Stick to the topic of work. ‘The insertion of the pacemaker should be straightforward but, even so, you need to give some thought to what happens if he continues to go downhill.’
Her plump lips pursed as her shoulders straightened. ‘There’s nothing to think about. He cared for me so I’ll care for him.’
He drummed his fingers against the tabletop, remembering his own similarly worded and heartfelt declaration, and the inevitable fallout that had followed because he’d not thought any of it through. His life had become hijacked by good intentions. ‘How will you work the unpredictable hours you do and still manage to care for him?’

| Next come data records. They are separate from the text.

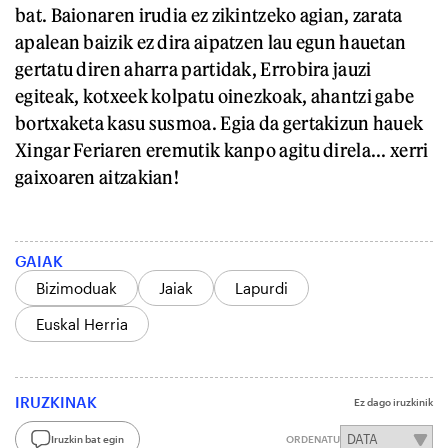
bat. Baionaren irudia ez zikintzeko agian, zarata
apalean baizik ez dira aipatzen lau egun hauetan
gertatu diren aharra partidak, Errobira jauzi
egiteak, kotxeek kolpatu oinezkoak, ahantzi gabe
bortxaketa kasu susmoa. Egia da gertakizun hauek
Xingar Feriaren eremutik kanpo agitu direla... xerri
gaixoaren aitzakian!
GAIAK
Bizimoduak
Jaiak
Lapurdi
Euskal Herria
IRUZKINAK
Ez dago iruzkinik
Iruzkin bat egin
ORDENATU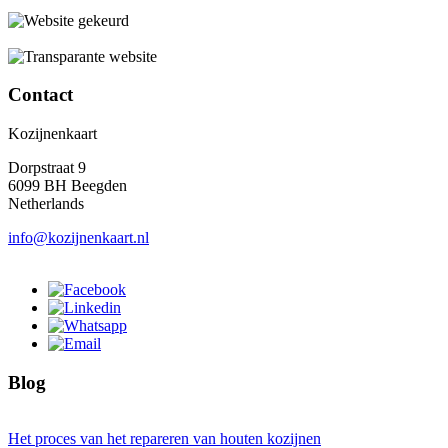
Contact
Kozijnenkaart
Dorpstraat 9
6099 BH Beegden
Netherlands
info@kozijnenkaart.nl
Blog
Het proces van het repareren van houten kozijnen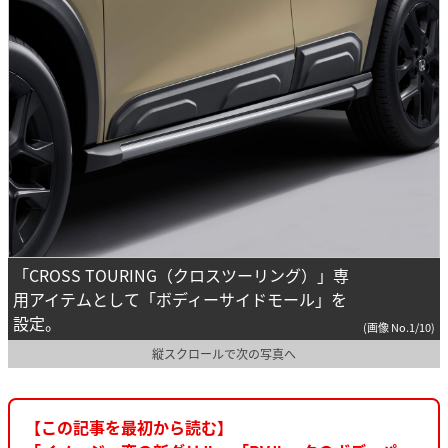
「CROSS TOURING（クロスツーリング）」専
用アイテムとして「ボディーサイドモール」を
設定。
(画像 No.1/10)
縦スクロールで次の写真へ
【この記事を最初から読む】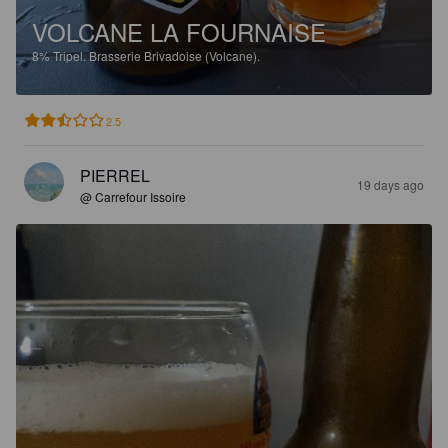
VOLCANE LA FOURNAISE
8%
Tripel.
Brasserie Brivadoise (Volcane).
2.5
PIERREL
19 days ago
@ Carrefour Issoire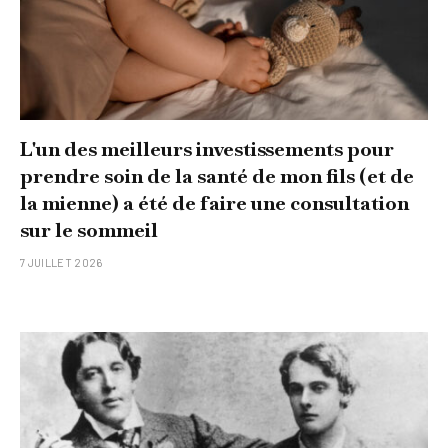
L'un des meilleurs investissements pour
prendre soin de la santé de mon fils (et de
la mienne) a été de faire une consultation
sur le sommeil
7 JUILLET 2026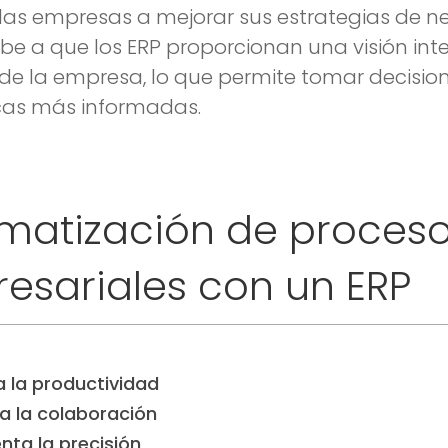
las empresas a mejorar sus estrategias de n
ebe a que los ERP proporcionan una visión int
 de la empresa, lo que permite tomar decisio
cas más informadas.
matización de proces
esariales con un ERP
a la productividad
a la colaboración
nta la precisión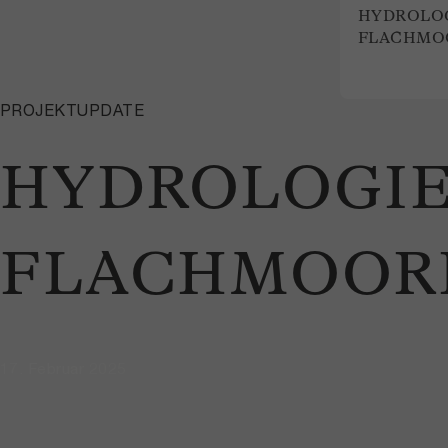
HYDROLOG
FLACHMO
PROJEKTUPDATE
HYDROLOGIE
FLACHMOOR
17. Februar 2025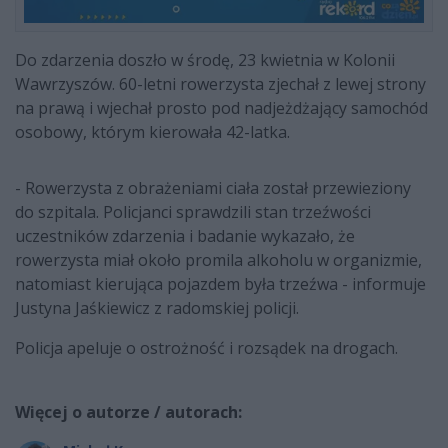
Do zdarzenia doszło w środę, 23 kwietnia w Kolonii
Wawrzyszów. 60-letni rowerzysta zjechał z lewej strony
na prawą i wjechał prosto pod nadjeżdżający samochód
osobowy, którym kierowała 42-latka.
- Rowerzysta z obrażeniami ciała został przewieziony
do szpitala. Policjanci sprawdzili stan trzeźwości
uczestników zdarzenia i badanie wykazało, że
rowerzysta miał około promila alkoholu w organizmie,
natomiast kierująca pojazdem była trzeźwa - informuje
Justyna Jaśkiewicz z radomskiej policji.
Policja apeluje o ostrożność i rozsądek na drogach.
Więcej o autorze / autorach: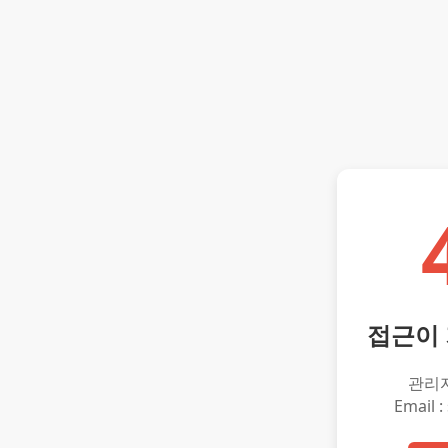
접근이
관리
Email :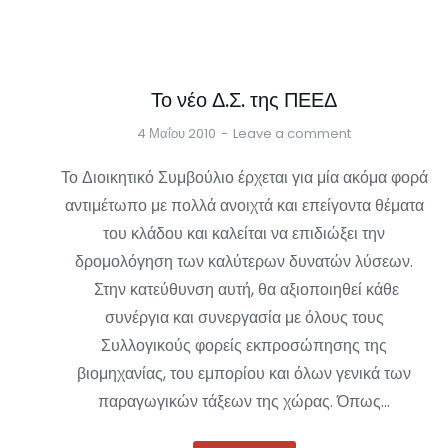
Το νέο Δ.Σ. της ΠΕΕΔ
4 Μαΐου 2010
Leave a comment
Το Διοικητικό Συμβούλιο έρχεται για μία ακόμα φορά
αντιμέτωπο με πολλά ανοιχτά και επείγοντα θέματα
του κλάδου και καλείται να επιδιώξει την
δρομολόγηση των καλύτερων δυνατών λύσεων.
Στην κατεύθυνση αυτή, θα αξιοποιηθεί κάθε
συνέργια και συνεργασία με όλους τους
Συλλογικούς φορείς εκπροσώπησης της
βιομηχανίας, του εμπορίου και όλων γενικά των
παραγωγικών τάξεων της χώρας. Όπως…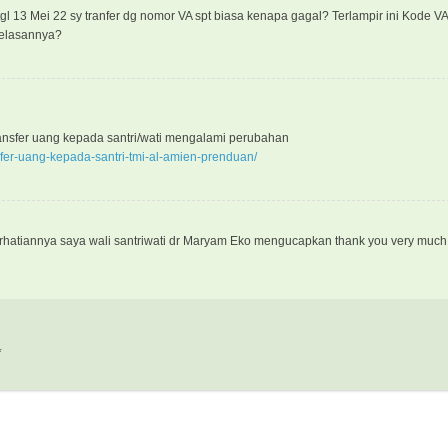
gl 13 Mei 22 sy tranfer dg nomor VA spt biasa kenapa gagal? Terlampir ini Kode VA
elasannya?
ransfer uang kepada santri/wati mengalami perubahan
ansfer-uang-kepada-santri-tmi-al-amien-prenduan/
erhatiannya saya wali santriwati dr Maryam Eko mengucapkan thank you very muc
*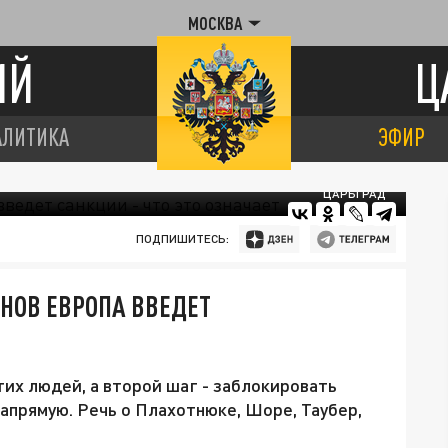
МОСКВА
ИЙ
Ц
АЛИТИКА
ЭФИР
ЦАРЬГРАД
ПОДПИШИТЕСЬ:
НОВ ЕВРОПА ВВЕДЕТ
тих людей, а второй шаг - заблокировать
апрямую. Речь о Плахотнюке, Шоре, Таубер,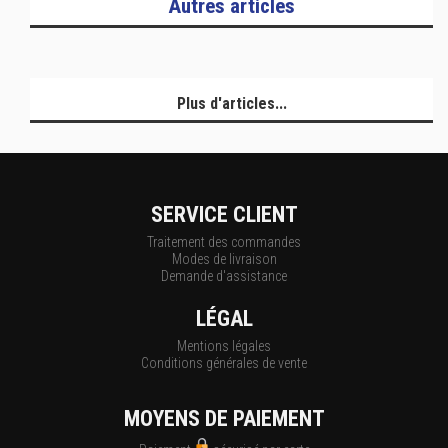
Autres articles
Plus d'articles...
SERVICE CLIENT
Traitement des commandes
Modes de livraison
Demande d'assistance
LÉGAL
Mentions légales
Conditions générales de vente
MOYENS DE PAIEMENT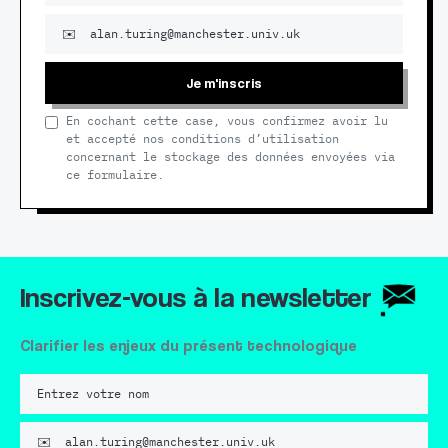
Je m'inscris
En cochant cette case, vous confirmez avoir lu
et accepté nos conditions d’utilisation
concernant le stockage des données envoyées via
ce formulaire.
Inscrivez-vous à la newsletter
Clarifier les enjeux du présent technologique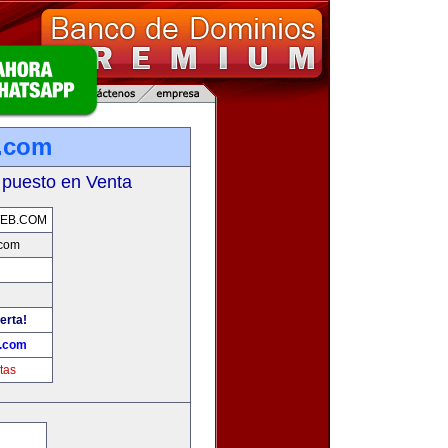
.com
 puesto en Venta
EB.COM
com
erta!
.com
tas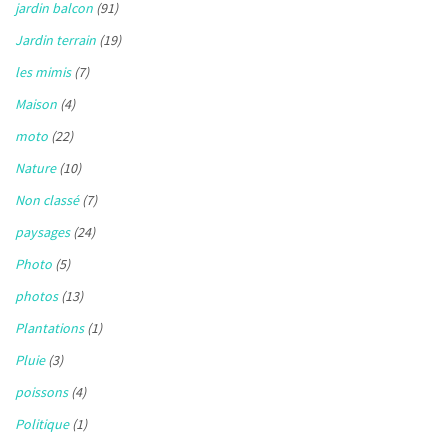
jardin balcon
(91)
Jardin terrain
(19)
les mimis
(7)
Maison
(4)
moto
(22)
Nature
(10)
Non classé
(7)
paysages
(24)
Photo
(5)
photos
(13)
Plantations
(1)
Pluie
(3)
poissons
(4)
Politique
(1)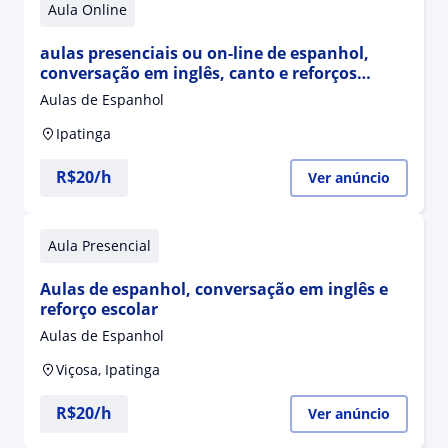
Aula Online
aulas presenciais ou on-line de espanhol,
conversação em inglês, canto e reforços
escolares/acadêmicos
Aulas de Espanhol
Ipatinga
R$20/h
Ver anúncio
Aula Presencial
Aulas de espanhol, conversação em inglês e
reforço escolar
Aulas de Espanhol
Viçosa, Ipatinga
R$20/h
Ver anúncio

Her chin tilted up. ‘I’ll find a way.’
‘Really?’ Memories of feeling trapped pushed down on him. ‘What happens when you’re called out to deliver a baby in the middle of the night and Bruce can’t be left home alone? What happens when you have a woman in labour for longer than a few hours? You could be gone for two days at a time and what happens then? You haven’t fully thought it through.’
Lily watched Noah become increasingly tense and fervent and she couldn’t fathom where his vehemence was coming from. Despite his slight improvement with patients, this was a man who generally saw people in terms of disconnected body parts, not as whole people with thoughts and feelings and a place in a family and community. Why was he suddenly stressing about something that didn’t remotely concern him.